Requirement: Omit the pictures, then reproduce every remaining record exactly.
===== Input for this task
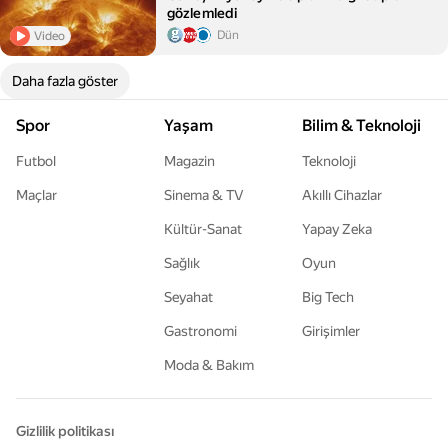
gözlemledi
Dün
Video
Daha fazla göster
Spor
Yaşam
Bilim & Teknoloji
Futbol
Magazin
Teknoloji
Maçlar
Sinema & TV
Akıllı Cihazlar
Kültür-Sanat
Yapay Zeka
Sağlık
Oyun
Seyahat
Big Tech
Gastronomi
Girişimler
Moda & Bakım
Gizlilik politikası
==========
Response area:
gözlemledi
Dün
Video
Daha fazla göster
Spor
Yaşam
Bilim & Teknoloji
Futbol
Magazin
Teknoloji
Maçlar
Sinema & TV
Akıllı Cihazlar
Kültür-Sanat
Yapay Zeka
Sağlık
Oyun
Seyahat
Big Tech
Gastronomi
Girişimler
Moda & Bakım
Gizlilik politikası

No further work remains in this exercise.